Growing dread locks can be a very rewarding process for those willing to endure a journey of much perseverance and patience; however this is not to say that having dread locks do not have its drawbacks. If you are contemplating starting the process for yourself here is an insight into the most common dread lock disadvantages.

Firstly it is important to mention that more significantly with dreads than other hair styles there are no underlying rules or facts and no two sets of dread locks act or grow the same.


Washing Dread locks

There is no denying that washing dread locks regularly is good and helps them become tighter more quickly, but the washing process can be very time consuming. The actual putting shampoo in and rinsing part will require about the same amount of time as un-dreaded hair however after that is complete dread locks can take a substantially longer time to dry. The length of time it will take them to fully dry will depend on their thickness and maturity, as very thick/tight dreads will take considerably longer than a bunch of thin newbies. You should make sure that you never cover up or go to sleep with wet dreadlocks as this could lead to them smelling a bit funky. This means not washing your dreads late at night or just before you go to bed. 

Dealing with Dandruff

Everyone will experience dandruff at some point in their life if they have dread locks or not but when it occurs to people with locks, flakes can sometimes get caught in your dreads and are often more visible than within un-dreaded hair. They will however come out when you next wash your dreads but giving them a good shake every now and then can also help remove these unwanted flakes.    

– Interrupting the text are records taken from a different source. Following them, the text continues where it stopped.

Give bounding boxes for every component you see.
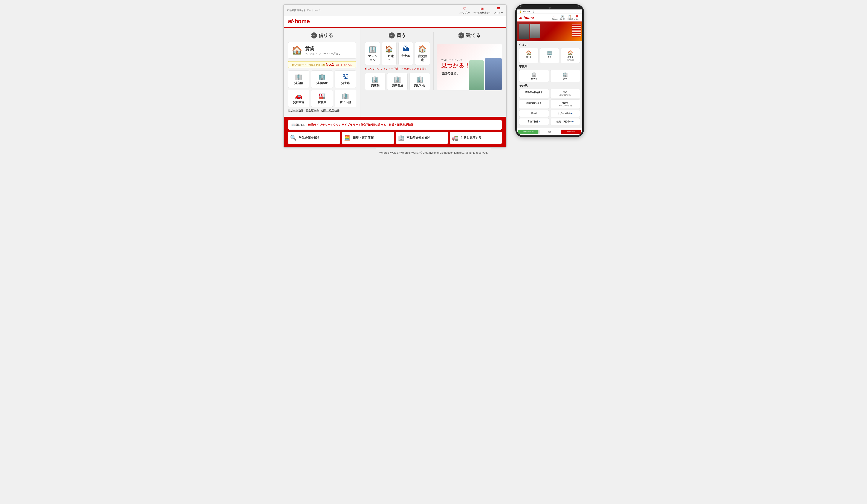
phone-research-card[interactable]: 調べる — [519, 110, 549, 117]
rent-title: 借りる — [319, 32, 333, 39]
phone-sumai-build[interactable]: 🏠 建てる (注文住宅) — [560, 48, 580, 63]
buy-sell-land[interactable]: 🏔 売土地 — [398, 42, 413, 65]
building-label: 貸ビル他 — [340, 100, 351, 104]
phone-recent-label: 最近見た — [559, 18, 566, 20]
buy-house[interactable]: 🏠 一戸建て — [382, 42, 396, 65]
building-icon: 🏢 — [342, 93, 349, 99]
rent-card-land[interactable]: 🏗 貸土地 — [334, 71, 356, 88]
action-move[interactable]: 🚛 引越し見積もり — [450, 132, 502, 144]
build-hero-col: BUILD 建てる WEBでもアプリでも 見つか — [434, 32, 502, 90]
phone-rent-icon: 🏠 — [526, 50, 531, 55]
phone-govt-card[interactable]: 官公庁物件 🖥 — [519, 118, 549, 125]
rent-card-building[interactable]: 🏢 貸ビル他 — [334, 90, 356, 107]
phone-invest-card[interactable]: 投資・収益物件 🖥 — [550, 118, 580, 125]
action-sell[interactable]: 🧮 売却・査定依頼 — [342, 132, 394, 144]
phone-recent-icon: 🕐 — [561, 15, 564, 18]
phone-agency-label: 不動産会社を探す — [525, 91, 543, 94]
sell-label: 売却・査定依頼 — [353, 136, 374, 140]
phone-market-card[interactable]: 相場情報を見る — [519, 99, 549, 109]
resort-link[interactable]: リゾート物件 — [288, 109, 303, 112]
phone-jigyoyo-buy[interactable]: 🏢 買う — [550, 70, 580, 82]
hero-main-text: 見つかる！ 理想の住まい — [441, 62, 470, 76]
lock-icon: 🔒 — [519, 10, 522, 13]
buy-custom-home[interactable]: 🏠 注文住宅 — [415, 42, 430, 65]
rent-main-title: 賃貸 — [305, 45, 340, 52]
buy-sell-office[interactable]: 🏢 売事務所 — [387, 73, 408, 90]
phone-sumai-buy[interactable]: 🏢 買う — [540, 48, 559, 63]
phone-govt-label: 官公庁物件 — [527, 120, 538, 123]
hero-small-label: WEBでもアプリでも — [441, 58, 470, 62]
saved-search-nav[interactable]: ✉ 保存した検索条件 — [473, 7, 491, 14]
action-student[interactable]: 🔍 学生会館を探す — [288, 132, 340, 144]
phone-nav-history[interactable]: 📋 検索履歴 — [567, 15, 573, 20]
sell-office-label: 売事務所 — [392, 84, 403, 87]
phone-agency-card[interactable]: 不動産会社を探す — [519, 89, 549, 98]
page-wrapper: 不動産情報サイト アットホーム ♡ お気に入り ✉ 保存した検索条件 ☰ メニュ… — [283, 4, 584, 148]
move-label: 引越し見積もり — [460, 136, 482, 140]
copyright-text: Where's Waldo?/Where's Wally? ©DreamWork… — [379, 151, 488, 154]
phone-sell-label: 売る — [563, 91, 567, 94]
info-link-1[interactable]: 建物ライブラリー — [307, 123, 331, 127]
phone-jigyoyo-buy-icon: 🏢 — [563, 72, 568, 77]
student-label: 学生会館を探す — [299, 136, 320, 140]
phone-history-label: 検索履歴 — [567, 18, 573, 20]
phone-build-sublabel: (注文住宅) — [567, 59, 574, 61]
phone-nav-favorites[interactable]: ♡ お気に入り — [551, 15, 558, 20]
phone-nav-menu[interactable]: ☰ メニュー — [574, 15, 580, 20]
phone-register-btn[interactable]: 条件を登録 — [561, 130, 581, 134]
govt-link[interactable]: 官公庁物件 — [306, 109, 319, 112]
shop-icon: 🏢 — [295, 73, 302, 81]
phone-jigyoyo-rent[interactable]: 🏢 借りる — [519, 70, 549, 82]
rent-card-office[interactable]: 🏢 貸事務所 — [311, 71, 333, 88]
phone-research-label: 調べる — [531, 112, 537, 115]
buy-main-grid: 🏢 マンション 🏠 一戸建て 🏔 売土地 — [365, 42, 430, 65]
phone-header: at·home ♡ お気に入り 🕐 最近見た 📋 検索履歴 — [517, 14, 582, 22]
buy-sell-shop[interactable]: 🏢 売店舗 — [365, 73, 385, 90]
hero-persons — [469, 58, 502, 90]
rent-card-parking[interactable]: 🚗 貸駐車場 — [288, 90, 310, 107]
phone-new-notice-btn[interactable]: 新着お知らせ — [518, 130, 538, 134]
mobile-container: 🔒 athome.co.jp at·home ♡ お気に入り 🕐 最近見た — [515, 4, 584, 137]
info-link-2[interactable]: タウンライブラリー — [331, 123, 358, 127]
buy-sell-building[interactable]: 🏢 売ビル他 — [409, 73, 430, 90]
combined-search-link[interactable]: 住まいのマンション・一戸建て・土地をまとめて探す — [365, 67, 430, 71]
phone-sell-card[interactable]: 売る (売却査定依頼) — [550, 89, 580, 98]
house-icon: 🏠 — [385, 45, 394, 53]
favorites-nav[interactable]: ♡ お気に入り — [459, 7, 470, 14]
action-agency[interactable]: 🏢 不動産会社を探す — [396, 132, 448, 144]
logo[interactable]: at · home — [288, 18, 310, 25]
sell-shop-icon: 🏢 — [372, 76, 379, 83]
rent-card-warehouse[interactable]: 🏭 貸倉庫 — [311, 90, 333, 107]
phone-white-btn[interactable]: 機能 — [539, 130, 560, 134]
buy-hero-row: BUY 買う 🏢 マンション 🏠 — [365, 32, 502, 90]
phone-sumai-rent[interactable]: 🏠 借りる — [519, 48, 539, 63]
phone-resort-card[interactable]: リゾート物件 🖥 — [550, 110, 580, 117]
phone-nav: ♡ お気に入り 🕐 最近見た 📋 検索履歴 ☰ — [551, 15, 580, 20]
rent-ext-links: リゾート物件 官公庁物件 投資・収益物件 — [288, 109, 356, 112]
menu-nav[interactable]: ☰ メニュー — [494, 7, 503, 14]
phone-nav-recent[interactable]: 🕐 最近見た — [559, 15, 566, 20]
rent-small-grid-1: 🏢 貸店舗 🏢 貸事務所 🏗 貸土地 — [288, 71, 356, 88]
phone-resort-pc-icon: 🖥 — [571, 112, 572, 115]
phone-build-icon: 🏠 — [568, 50, 573, 55]
no1-detail[interactable]: 詳しくはこちら — [336, 64, 352, 66]
phone-logo[interactable]: at·home — [519, 15, 534, 20]
parking-label: 貸駐車場 — [293, 100, 304, 104]
phone-sumai-grid: 🏠 借りる 🏢 買う 🏠 建てる (注文住宅) — [519, 48, 580, 63]
build-header: BUILD 建てる — [437, 32, 502, 39]
phone-buy-label: 買う — [547, 56, 552, 58]
land-label: 貸土地 — [341, 81, 350, 85]
phone-move-card[interactable]: 引越す (引越し見積もり) — [550, 99, 580, 109]
rent-card-shop[interactable]: 🏢 貸店舗 — [288, 71, 310, 88]
menu-label: メニュー — [494, 11, 503, 14]
shop-label: 貸店舗 — [295, 81, 303, 85]
info-link-3[interactable]: 借入可能額を調べる — [359, 123, 386, 127]
desktop-browser: 不動産情報サイト アットホーム ♡ お気に入り ✉ 保存した検索条件 ☰ メニュ… — [283, 4, 507, 148]
action-grid: 🔍 学生会館を探す 🧮 売却・査定依頼 🏢 不動産会社を探す 🚛 引越し見積もり — [288, 132, 502, 144]
info-link-4[interactable]: 家賃・価格相場情報 — [387, 123, 414, 127]
phone-fav-label: お気に入り — [551, 18, 558, 20]
site-subtitle: 不動産情報サイト アットホーム — [287, 9, 321, 12]
invest-link[interactable]: 投資・収益物件 — [321, 109, 340, 112]
rent-main-card[interactable]: 🏠 賃貸 マンション・アパート・一戸建て — [288, 42, 356, 59]
buy-mansion[interactable]: 🏢 マンション — [365, 42, 380, 65]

Putting up with Dread lock Misconceptions

Many people with dreadlock often experience people asking ignorant and stupid questions about their locks. This is due to many misconceptions of dreadlocks still circulating round the ‘modern world’ combined with the fact that dreadlocks is still not considered popular culture. Just like growing dread locks you just have to remain calm and answer these questions as politely as possible.   

When They Are New

The first few months are definitely the toughest period of growing dread locks. Your scalp takes time to adjust to the often sudden change and can sometimes result in phases of slight itching. Some people do not experience this like others but if this does occur, you just have to try to avoid itching your head and to just let it pass. Your scalp will eventually get used to the change and any itching or irritation will stop. That is if you are maintaining your dreadlocks correctly off course. Finally dread locks in their early stage will appear quite messy no matter how much maintenance you give them but with this the key to always time. The more time passes the better your dreads will look and after the first few months have passed you will start to see them improve every week.

In my opinion the positives far outweigh all the dread lock disadvantages but it is important nevertheless to consider both the pros and cons before committing to growing dread locks.